Figure 4. Effect of PTPRZ1 knockdown on EOC cell proliferation

A) The average normalized viability scores (n = 2, ± SD) following gene silencing using PTPRZ1 siRNAs evaluated in the five EOC cell lines are shown. B) Representative phase contrast images of A2780 cells treated with GL2 siRNA and PTPRZ1 siRNA. C) Left, Immunoblotting was performed following GL2 siRNA and PTPRZ1 siRNA treatment to determine the level of knockdown of PTPRZ1 in A2780 cells (n = 2, ± SD). Right, immunoblots were quantified using AlphaView software, version 3.3 (Cell Biosciences). D) A2780 and OVCAR5 cells were transfected with PTPRZ1 or GL2 siRNAs. Seventy-two hours post-transfection, cells were harvested and processed for analysis of apoptosis. Cells were stained for annexin V and 7-AAD (7-aminoactinomycin) using Guava Nexin reagent (contains both the stains) followed by enumeration using a Guava flow cytometer (Millipore). The fold-change in annexin V positive cells and 7-AAD positive cells is shown (mean ± SD, n = 3, **** p-value<0.0001, *p-value<0.01). E) A2780 and OVCAR5 cells were transfected with PTPRZ1 or GL2 siRNAs. Seventy-two hours post-transfection, cells were harvested and processed for analysis of cell cycle progression. Cells were stained using Guava Cell Cycle reagent (propidium iodide) followed by enumeration using a Guava flow cytometer (Millipore). The fraction of cells in each phase of the cell cycle was measured by propidium iodide staining followed by enumeration using the Guava instrument. The percentage of cells in each cell cycle phase after PTPRZ1 siRNA and GL2 siRNA treatment (72 h) is shown (mean ± SD, n = 3).

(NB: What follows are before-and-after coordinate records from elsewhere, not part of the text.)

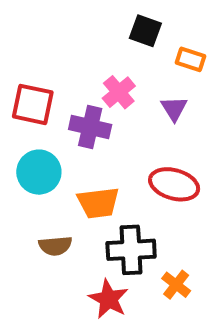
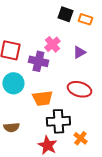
orange rectangle: (190, 59) -> (85, 19), moved
purple triangle: (174, 109) -> (79, 52), turned 32
brown semicircle: (55, 246) -> (11, 127), moved

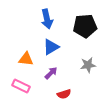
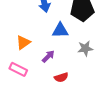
blue triangle: (51, 47) -> (60, 30), moved, turned 30
orange triangle: (26, 59) -> (23, 42), turned -42

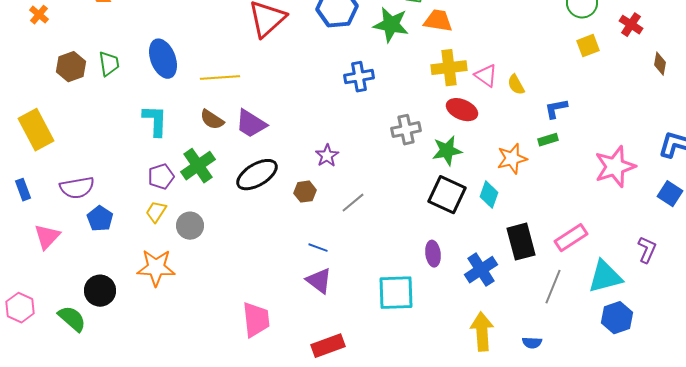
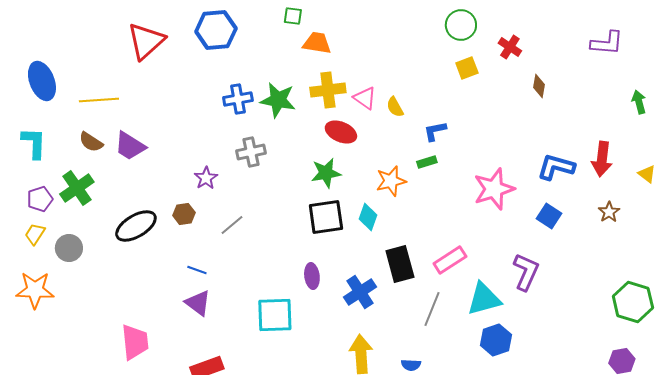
green star: (391, 25) -> (278, 100), moved
gray cross: (406, 130) -> (251, 152), moved
black ellipse: (257, 175) -> (136, 226), moved
black square: (447, 195) -> (326, 217), turned -33
purple L-shape: (647, 250) -> (526, 272), size x1.4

Figure 5. ERK1/2 mediates PTN signaling in EOC cells

A) Heat map shows the fold-change in gene expression in A2780 cells treated with PTN siRNA (48 h) as compared to the GL2 siRNA treated cells. Red represents increased expression (up-regulation); black represents mean expression; and green represents lower expression (down-regulation). All expression values (fold-change) fall within [−5.68 to 20.8]. B) Shown is the network with the highest score as generated using IPA. Fifteen genes (shaded nodes) for which expression levels were decreased by 1.5-fold or more in PTN siRNA treated cells relative to GL2 siRNA treated A2780 cells were mapped and functional interactions between gene products based on IPA knowledge are described. ERK1/2 (underlined) was identified as one of the signaling effectors (non-shaded nodes). C) Shown is the immunoblotting result of cell lysates from GL2 siRNA and PTN siRNA treatment at 24 h and 48 h subjected to electrophoresis and probed with polyclonal anti-PTN, anti-pERK1/2, anti-total ERK1/2 and β-actin. Numbers denote the average (at least 2 independent experiments) fold-change of the ratio of PTN:β-actin and pERK1/2:ERK1/2 normalized to respective negative controls (lane1 and lane 3). D) Shown is the immunoblotting result to evaluate effect of PTN (100 ng/mL) on activation of ERK1/2 in A2780 cells in the presence or absence of ERK inhibitor, UO126 (30 µM, 2 h). Lysates were subjected to electrophoresis and probed with anti-pERK1/2, and anti-total ERK1/2. Numbers denote the average (at least 2 independent experiments) fold-change of the ratio of PTN:β-actin and pERK1/2:ERK1/2 normalized to respective negative controls (lane1).